Tome 1 - Les canons du 18 mars
Casterman - 80 pages
Tome 2 - L'espoir assassiné
Casterman - 80 pages
Tome 3 - Les heures sanglantes
Casterman - 80 pages
Un quatrième tome à paraître en
2004
Un
formidable roman populaire qui devient une bande dessinée
culte, c'est le destin du Cri du peuple de Jean Vautrin adapté
et mis en images par Jacques Tardi.
C'était écrit, ou plutôt dessiné,
dès l'origine. Quand Jean Vautrin publie Le cri du peuple
en 1999 chez Grasset, c'est Jacques tardi qui se charge de la
couverture et pousse même la passion pour ce roman historique
"à l'ancienne" jusqu'à esquisser, en
incipit, les portraits des trois personnages principaux.
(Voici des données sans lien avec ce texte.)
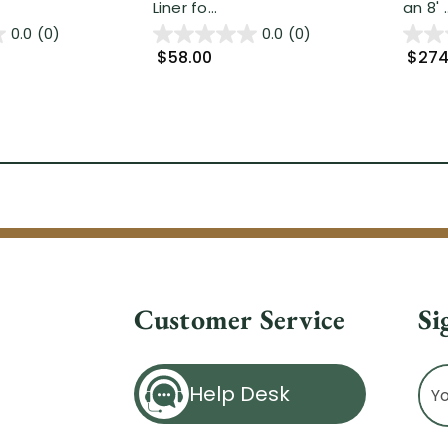
Liner fo...
an 8' ..
0.0
(0)
0.0
(0)
$58.00
$274
Customer Service
Si
Ema
Help Desk
Ad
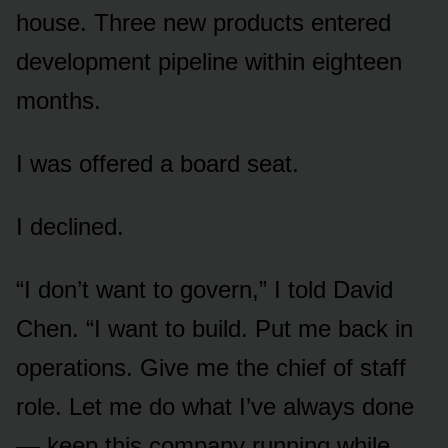
house. Three new products entered
development pipeline within eighteen
months.
I was offered a board seat.
I declined.
“I don’t want to govern,” I told David
Chen. “I want to build. Put me back in
operations. Give me the chief of staff
role. Let me do what I’ve always done
— keep this company running while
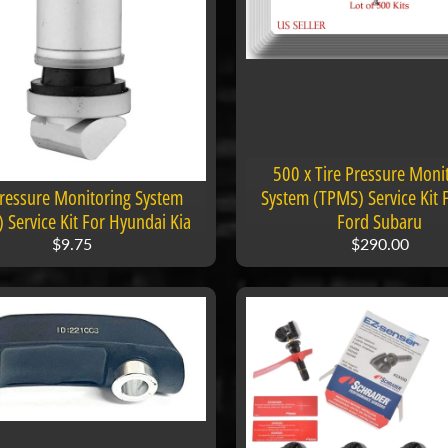
500 x Tire Pressure Moni
Pressure Monitoring System
System (TPMS) Service Kit Fi
 Service Kit For Hyundai Kia
Ford Subaru
$9.75
$290.00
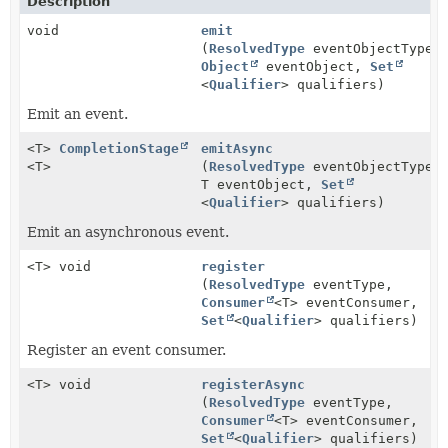
Description
void
emit
(
ResolvedType
eventObjectType,
Object
eventObject,
Set
<
Qualifier
> qualifiers)
Emit an event.
<T>
CompletionStage
emitAsync
<T>
(
ResolvedType
eventObjectType,
T eventObject,
Set
<
Qualifier
> qualifiers)
Emit an asynchronous event.
<T> void
register
(
ResolvedType
eventType,
Consumer
<T> eventConsumer,
Set
<
Qualifier
> qualifiers)
Register an event consumer.
<T> void
registerAsync
(
ResolvedType
eventType,
Consumer
<T> eventConsumer,
Set
<
Qualifier
> qualifiers)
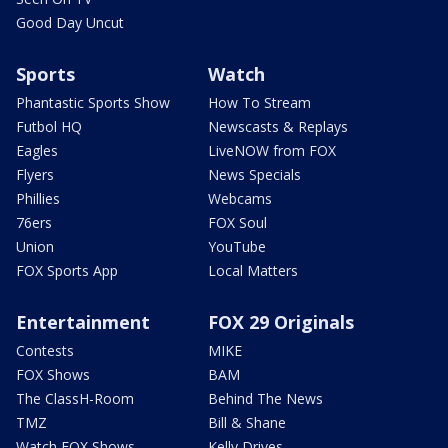
Good Day Uncut
Sports
Watch
Phantastic Sports Show
How To Stream
Futbol HQ
Newscasts & Replays
Eagles
LiveNOW from FOX
Flyers
News Specials
Phillies
Webcams
76ers
FOX Soul
Union
YouTube
FOX Sports App
Local Matters
Entertainment
FOX 29 Originals
Contests
MIKE
FOX Shows
BAM
The ClassH-Room
Behind The News
TMZ
Bill & Shane
Watch FOX Shows
Kelly Drives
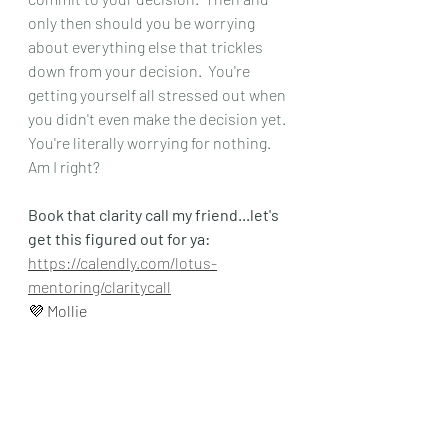
only then should you be worrying 
about everything else that trickles 
down from your decision.  You're 
getting yourself all stressed out when 
you didn't even make the decision yet.  
You're literally worrying for nothing.  
Am I right?  
Book that clarity call my friend...let's 
get this figured out for ya:
https://calendly.com/lotus-
mentoring/claritycall
💜 Mollie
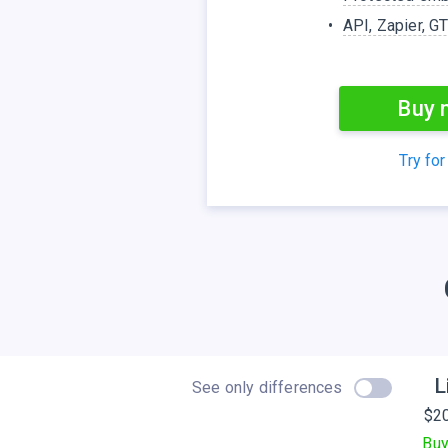
API, Zapier, G
Buy 
Try for
L
See only differences
$
2
Bu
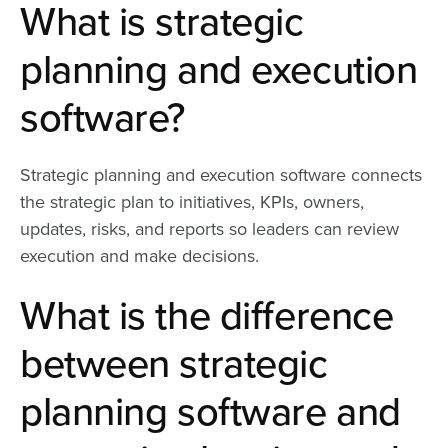
What is strategic
planning and execution
software?
Strategic planning and execution software connects
the strategic plan to initiatives, KPIs, owners,
updates, risks, and reports so leaders can review
execution and make decisions.
What is the difference
between strategic
planning software and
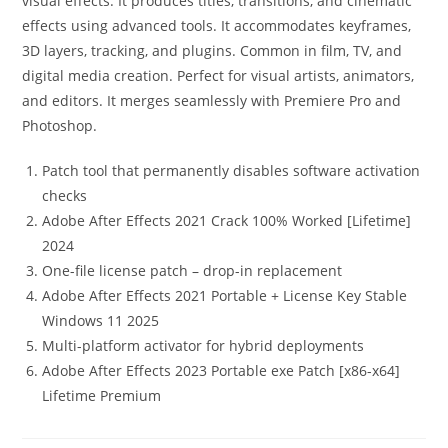
visual effects. It produces titles, transitions, and cinematic
effects using advanced tools. It accommodates keyframes,
3D layers, tracking, and plugins. Common in film, TV, and
digital media creation. Perfect for visual artists, animators,
and editors. It merges seamlessly with Premiere Pro and
Photoshop.
Patch tool that permanently disables software activation
checks
Adobe After Effects 2021 Crack 100% Worked [Lifetime]
2024
One-file license patch – drop-in replacement
Adobe After Effects 2021 Portable + License Key Stable
Windows 11 2025
Multi-platform activator for hybrid deployments
Adobe After Effects 2023 Portable exe Patch [x86-x64]
Lifetime Premium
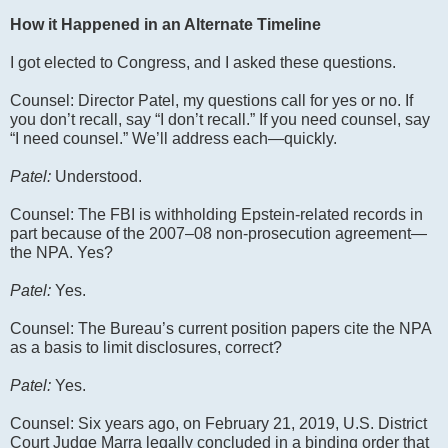
How it Happened in an Alternate Timeline
I got elected to Congress, and I asked these questions.
Counsel: Director Patel, my questions call for yes or no. If
you don’t recall, say “I don’t recall.” If you need counsel, say
“I need counsel.” We’ll address each—quickly.
Patel:
Understood.
Counsel: The FBI is withholding Epstein-related records in
part because of the 2007–08 non-prosecution agreement—
the NPA. Yes?
Patel:
Yes.
Counsel: The Bureau’s current position papers cite the NPA
as a basis to limit disclosures, correct?
Patel:
Yes.
Counsel: Six years ago, on February 21, 2019, U.S. District
Court Judge Marra legally concluded in a binding order that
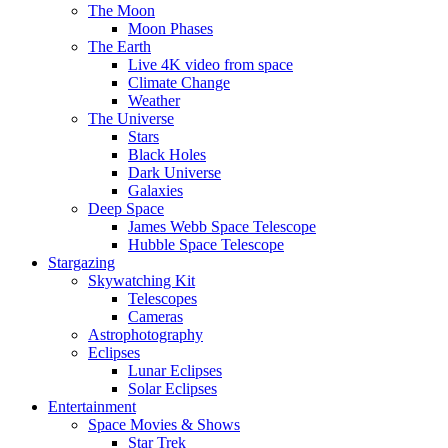
The Moon
Moon Phases
The Earth
Live 4K video from space
Climate Change
Weather
The Universe
Stars
Black Holes
Dark Universe
Galaxies
Deep Space
James Webb Space Telescope
Hubble Space Telescope
Stargazing
Skywatching Kit
Telescopes
Cameras
Astrophotography
Eclipses
Lunar Eclipses
Solar Eclipses
Entertainment
Space Movies & Shows
Star Trek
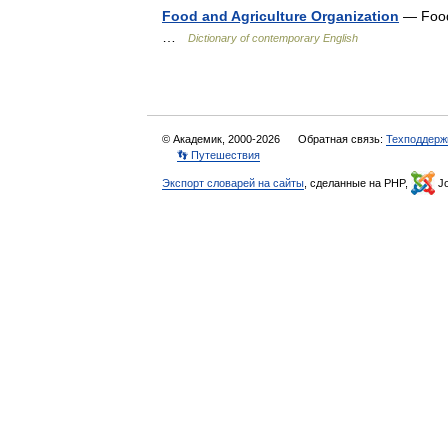
Food and Agriculture Organization
— Food 
…
Dictionary of contemporary English
© Академик, 2000-2026
Обратная связь:
Техподдерж
👣 Путешествия
Экспорт словарей на сайты
, сделанные на PHP,
Jo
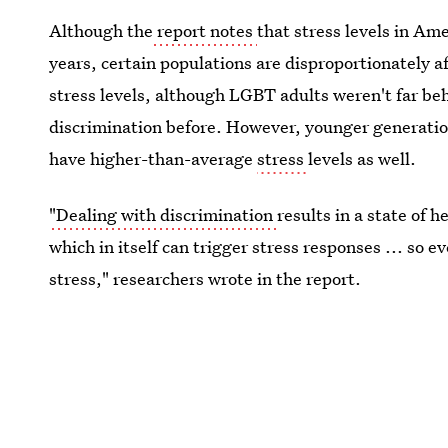
Although the
report notes
that stress levels in Ame
years, certain populations are disproportionately a
stress levels, although LGBT adults weren't far be
discrimination before. However, younger generatio
have higher-than-average
stress
levels as well.
"Dealing with discrimination
results in a state of 
which in itself can trigger stress responses ... so e
stress," researchers wrote in the report.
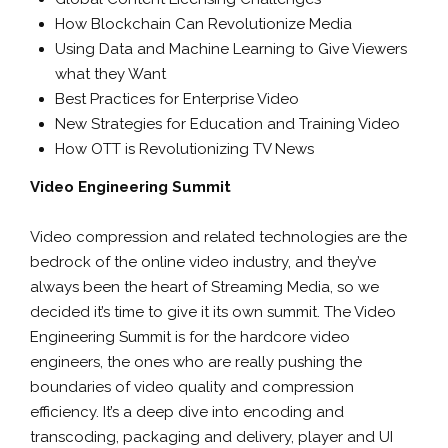
How Blockchain Can Revolutionize Media
Using Data and Machine Learning to Give Viewers
what they Want
Best Practices for Enterprise Video
New Strategies for Education and Training Video
How OTT is Revolutionizing TV News
Video Engineering Summit
Video compression and related technologies are the
bedrock of the online video industry, and they’ve
always been the heart of Streaming Media, so we
decided it’s time to give it its own summit. The Video
Engineering Summit is for the hardcore video
engineers, the ones who are really pushing the
boundaries of video quality and compression
efficiency. It’s a deep dive into encoding and
transcoding, packaging and delivery, player and UI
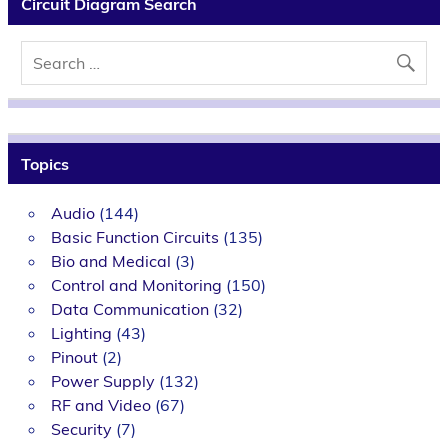
Circuit Diagram Search
Topics
Audio
(144)
Basic Function Circuits
(135)
Bio and Medical
(3)
Control and Monitoring
(150)
Data Communication
(32)
Lighting
(43)
Pinout
(2)
Power Supply
(132)
RF and Video
(67)
Security
(7)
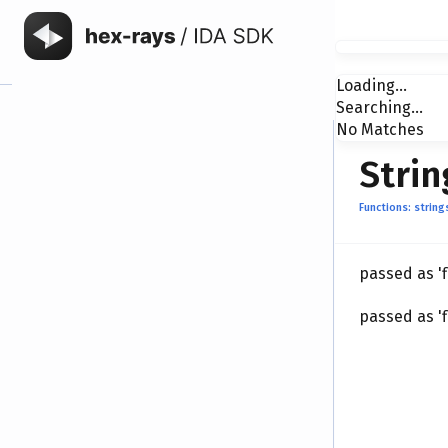
Loading...
Searching...
No Matches
Strin
Functions: string
passed as '
passed as '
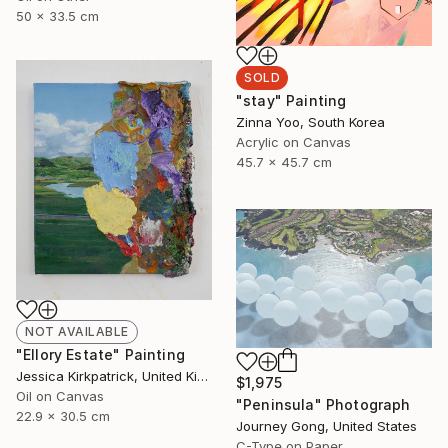
50 x 33.5 cm
SOLD
"stay" Painting
Zinna Yoo, South Korea
Acrylic on Canvas
45.7 x 45.7 cm
NOT AVAILABLE
"Ellory Estate" Painting
Jessica Kirkpatrick, United Kingdom
$1,975
Oil on Canvas
"Peninsula" Photograph
22.9 x 30.5 cm
Journey Gong, United States
C-Type on Paper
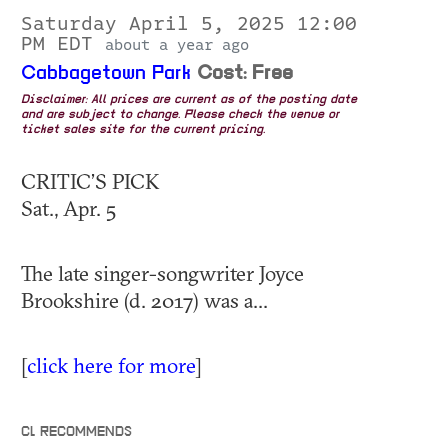
Saturday April 5, 2025 12:00
PM EDT
about a year ago
Cabbagetown Park
Cost: Free
Disclaimer: All prices are current as of the posting date
and are subject to change. Please check the venue or
ticket sales site for the current pricing.
CRITIC’S PICK
Sat., Apr. 5
The late singer-songwriter Joyce
Brookshire (d. 2017) was a...
[
click here for more
]
CL RECOMMENDS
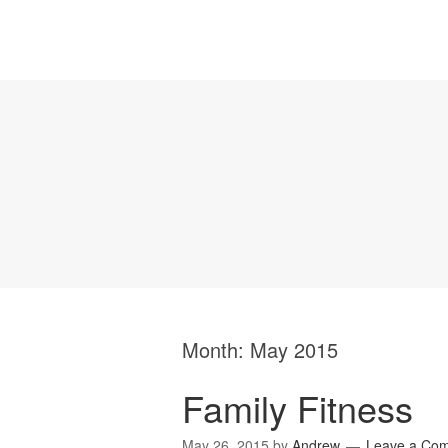
Month:
May 2015
Family Fitness
May 26, 2015
by
Andrew
Leave a Co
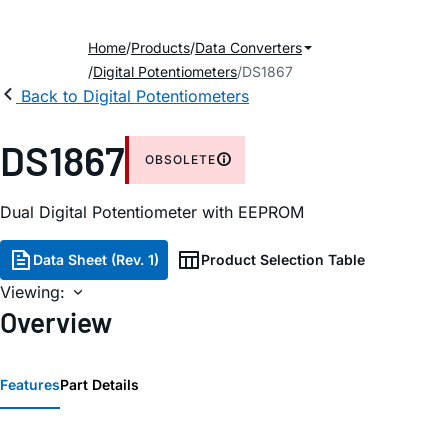
Home
Products
Data Converters
Digital Potentiometers
DS1867
Back to Digital Potentiometers
DS1867
OBSOLETE
Dual Digital Potentiometer with EEPROM
Data Sheet (Rev. 1)
Product Selection Table
Viewing:
Overview
Features
Part Details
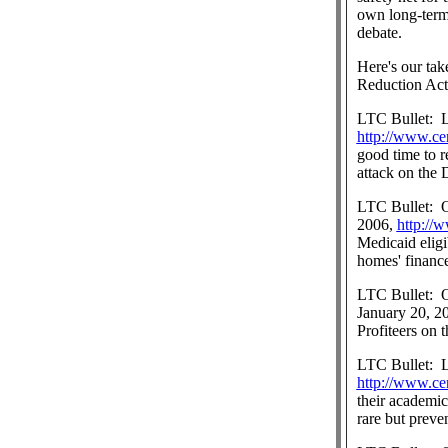
own long-term 
debate.
Here's our tak
Reduction Act
LTC Bullet:
http://www.ce
good time to r
attack on the
LTC Bullet:
O
2006,
http://
Medicaid eligi
homes' finance
LTC Bullet:
O
January 20, 2
Profiteers on 
LTC Bullet:
L
http://www.ce
their academic
rare but preve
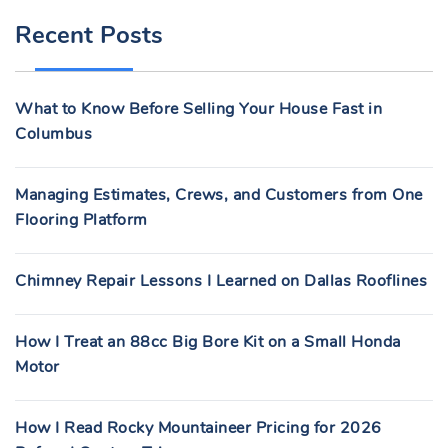
R
Recent Posts
C
H
F
What to Know Before Selling Your House Fast in
O
Columbus
R
:
Managing Estimates, Crews, and Customers from One
Flooring Platform
Chimney Repair Lessons I Learned on Dallas Rooflines
How I Treat an 88cc Big Bore Kit on a Small Honda
Motor
How I Read Rocky Mountaineer Pricing for 2026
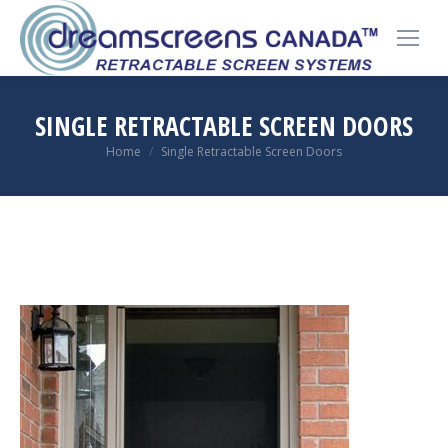
SINGLE RETRACTABLE SCREEN DOORS
You are here:
Home
Single Retractable Screen Doors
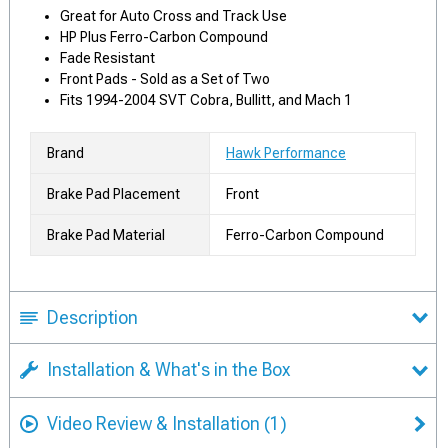
Great for Auto Cross and Track Use
HP Plus Ferro-Carbon Compound
Fade Resistant
Front Pads - Sold as a Set of Two
Fits 1994-2004 SVT Cobra, Bullitt, and Mach 1
Brand
Hawk Performance
Brake Pad Placement
Front
Brake Pad Material
Ferro-Carbon Compound
Description
Installation & What's in the Box
Video Review & Installation
(1)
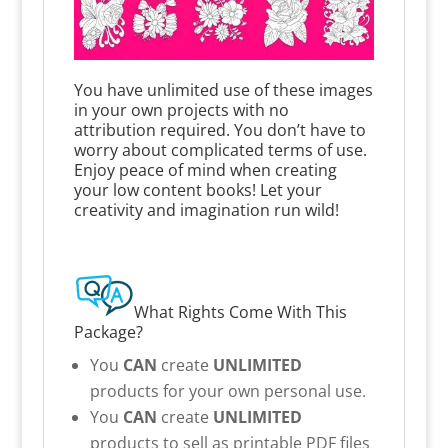
You have unlimited use of these images
in your own projects with no
attribution required. You don’t have to
worry about complicated terms of use.
Enjoy peace of mind when creating
your low content books! Let your
creativity and imagination run wild!
What Rights Come With This
Package?
You
CAN
create
UNLIMITED
products for your own personal use.
You
CAN
create
UNLIMITED
products to sell as printable PDF files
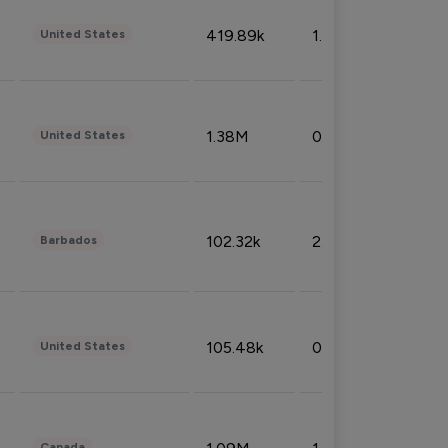
419.89k
1.81%
United States
1.38M
0.32%
United States
102.32k
2.66%
Barbados
105.48k
0.91%
United States
Canada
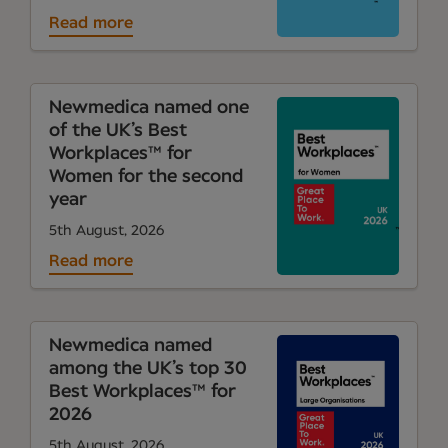
Read more
Newmedica named one
of the UK’s Best
Workplaces™ for
Women for the second
year
5th August, 2026
Read more
Newmedica named
among the UK’s top 30
Best Workplaces™ for
2026
5th August, 2026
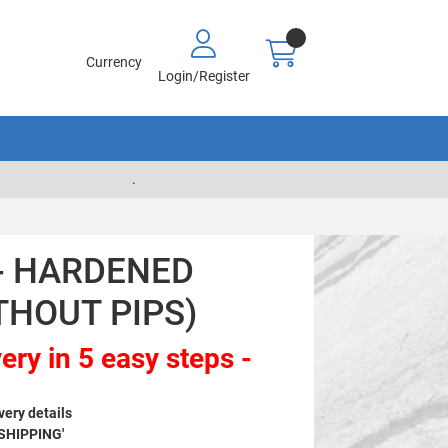
Currency
Login/Register
.
 - HARDENED
THOUT PIPS)
ery in 5 easy steps -
very details
 SHIPPING'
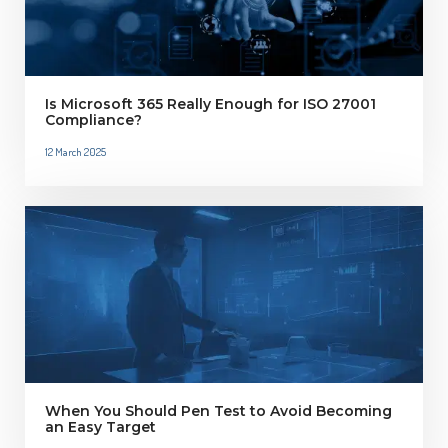
Is Microsoft 365 Really Enough for ISO 27001
Compliance?
12 March 2025
When You Should Pen Test to Avoid Becoming
an Easy Target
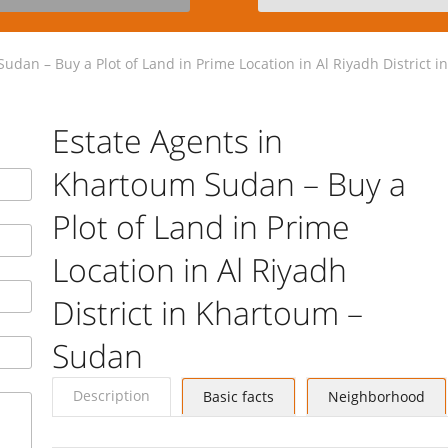
udan – Buy a Plot of Land in Prime Location in Al Riyadh District 
Estate Agents in
Khartoum Sudan – Buy a
Plot of Land in Prime
Location in Al Riyadh
District in Khartoum –
Sudan
Description
Basic facts
Neighborhood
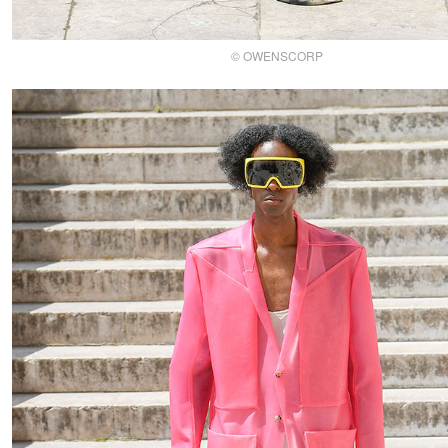
© OWENSCORP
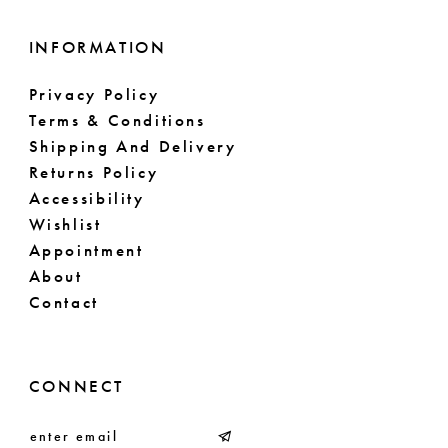
INFORMATION
Privacy Policy
Terms & Conditions
Shipping And Delivery
Returns Policy
Accessibility
Wishlist
Appointment
About
Contact
CONNECT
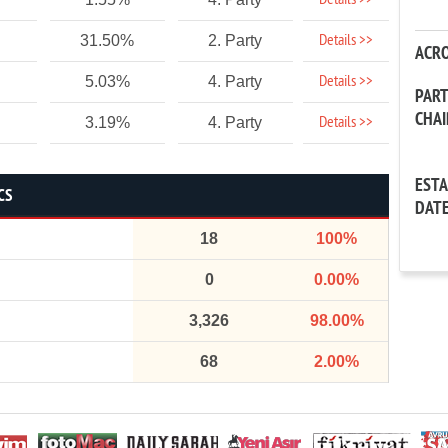
Details >>
Details >>
31.50%
2. Party
ACR
Details >>
5.03%
4. Party
PAR
CHA
Details >>
3.19%
4. Party
EST
CS
DAT
18
100%
0
0.00%
3,326
98.00%
68
2.00%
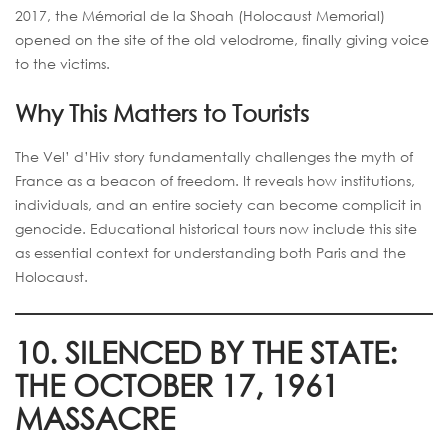
2017, the Mémorial de la Shoah (Holocaust Memorial)
opened on the site of the old velodrome, finally giving voice
to the victims.
Why This Matters to Tourists
The Vel’ d’Hiv story fundamentally challenges the myth of
France as a beacon of freedom. It reveals how institutions,
individuals, and an entire society can become complicit in
genocide. Educational historical tours now include this site
as essential context for understanding both Paris and the
Holocaust.
10. SILENCED BY THE STATE:
THE OCTOBER 17, 1961
MASSACRE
D'ailleurs, Jean Vautrin le dit lui-même dans la préface
du premier volume de la bande dessinée : "[…]
Lorsque Tardi a commencé à [esquisser] la tronche
d'Horace Grondin et la moustache de Tarpagnan, quand, à
main levée, il a tracé les attitudes de quelques
femmes du peuple et le minois de la Pucci, j'ai retenu mon souffle.
Un peu plus tard, […] il a émis l'intention d'adapter
et de dessiner le projet et c'est seulement tandis qu'abasourdi
de tant de bonheur, je lui disais mon enthousiasme, que j'ai
réalisé [que] j'avais échaffaudé
depuis belle lurette, à mon propre insu, le plan selon
lequel ce serait lui, personne d'autre, à qui reviendrait
le fantastique travail de donner une forme à la tourbe
de mes rêves. Ainsi savais-je depuis la parution du Cri
du peuple, que Tardi était l'homme providentiel, le regard
irremplaçable […]." Tout est dit.
Commencée en 2001 avec Les Canons du 18 mars (Alphart
du public et Alphart du dessin au festival d'Angoulême
2002), cette saga devrait s'achever en 2004 avec un quatrième
et dernier volume. Aujourd'hui, le troisième et avant-dernier
album, intitulé Les heures sanglantes, est paru et le
rêve de Jean Vautrin est largement réalité.
Le nôtre aussi. Sous nos yeux s'anime à nouveau
l'épopée de la Commune, la révolte du petit
peuple qui, deux mois et demi durant, a tenu le flambeau d'un
espoir de justice sociale et de fraternité des hommes.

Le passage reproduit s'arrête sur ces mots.